Having reads of with errors is one thing, but in a way more interesting is if there exists software that can overcome, or compensate for, the errors. The article describes thorough comparisons of assemblies, using Velvet, MIRA, CLC Assembly Cell, and newbler, with all the data that were generated. Here the main findings were:
- the least fragmented assemblies were generated by combining two GS Junior runs (assembly with MIRA and newbler), or by using the paired end information in the MiSeq reads (assembly with CLC or Velvet)
- assemblies with Ion Torrent data lagged behind and were much more fragmented
- other combinations (single 454 runs, not using paired end information) resulted in fragmented assemblies as well
- GS Junior based assemblies covered more of the reference genome then the others
- the newbler program (GS Junior and Ion PGM data) showed the least amount of misassemblies
- although MIRA contigs covered more of the reference, they showed more misassemblies
- Ion PGM based assemblies showed many more gaps due to homopolymer errors, even for short ones (2-3 mers), then GS Junior based assemblies
- newbler showed less homopolymer-associated gaps for 454 data then MIRA
- with Ion PGM data, newbler handles correcting read errors in homopolymer tracts >3 bases better than MIRA, for short homopolymer tracts, the situation is reverse
- homopolymer-associated gaps were basically absent in the MiSeq based assemblies
- gaps not associated with homopolymers were present in about equal number regardless of dataset or assembler
One potential problem with these analysis is that the reference genome was generated using 454 technology and newbler, which could potentially give the GS Junior, especially its newbler assemblies, and advantage.
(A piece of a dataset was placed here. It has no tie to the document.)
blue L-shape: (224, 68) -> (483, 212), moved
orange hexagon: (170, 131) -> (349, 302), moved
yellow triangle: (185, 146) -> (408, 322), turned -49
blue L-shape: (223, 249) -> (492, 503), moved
When I asked Nick Loman about this, he pointed to the supplementary tables 1-3, which show results of the mapping of reads against two other reference genomes, one generated with PacBio+Illumina, and the other with Sanger reads. The indel error rates for these mappings are very similar, indicating that the choice of reference should not mater here. I tend to aree, but it would still be interesting to check the homopolymer associated gaps of the assemblies against these other references. Finally, unfortunately, the runtimes of the different assemblies were not included in the article, this would have been useful information for those of us interested in the fastest results.
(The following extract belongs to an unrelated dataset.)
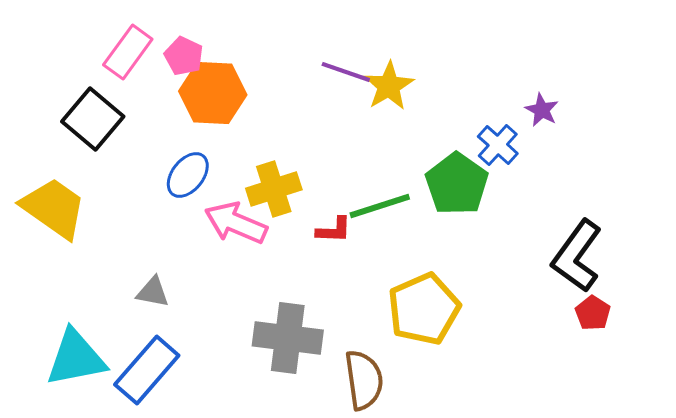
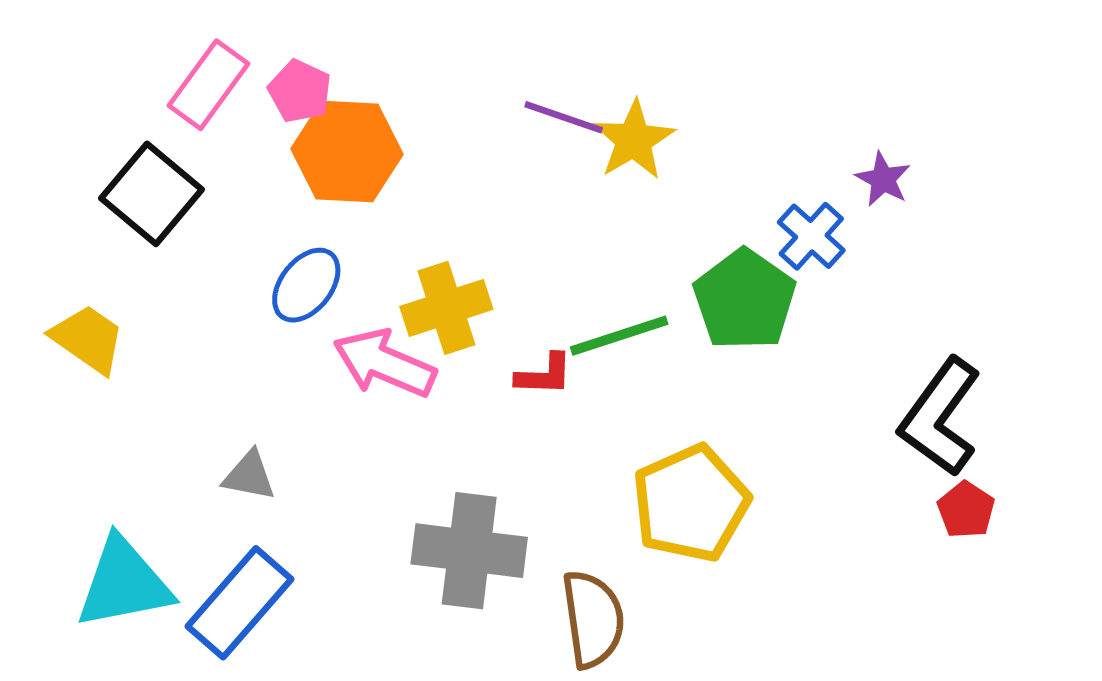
yellow trapezoid: (54, 208) -> (88, 339), size x0.7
Perhaps more important than the correctness of an assembly is the biological value it has. To that end, the assemblies generated were tested for the presence of 31 pathogenetically important protein coding genes, and 7 genes used for MLST typing:
- the MiSeq-based assemblies were more complete (at least 92% of the genes found full-length) than those based on the other technologies (less than 87% found)
- there were clear differences between the different assembly programs in how well they reconstructed gene space; for example, Velvet was much worse to assemble a certain type of gene with Illumina data relative to CLC and MIRA
So, which instrument is best? As usual, there can not be a single winner, as what is defined is ‘best’ is dependent on the requirements one has. The authors also don’t pick a winner, which I fully understand. For my own, and the readers of this blog’s sake, I though to summarise the specs of the instruments, and the findings of the paper, in a table. I placed an ‘X’ for each instrument that performed ‘best’ for the particular feature:
- if you want fast and cheap reads from a cheap instrument, buy an Ion PGM (but you’ll get ‘dirty’ data)
- if you lot’s of high quality, short read data without too much hassle in the lab, choose a MiSeq (but be prepared to wait for the data)
- if you want long reads for high quality assemblies, use a GS Junior (but prepared to pay a lot)
I applaud Nick and coauthors for making all raw data, assemblies, analysis scripts and results available online: through the Sequence Read Archive, and a github repository.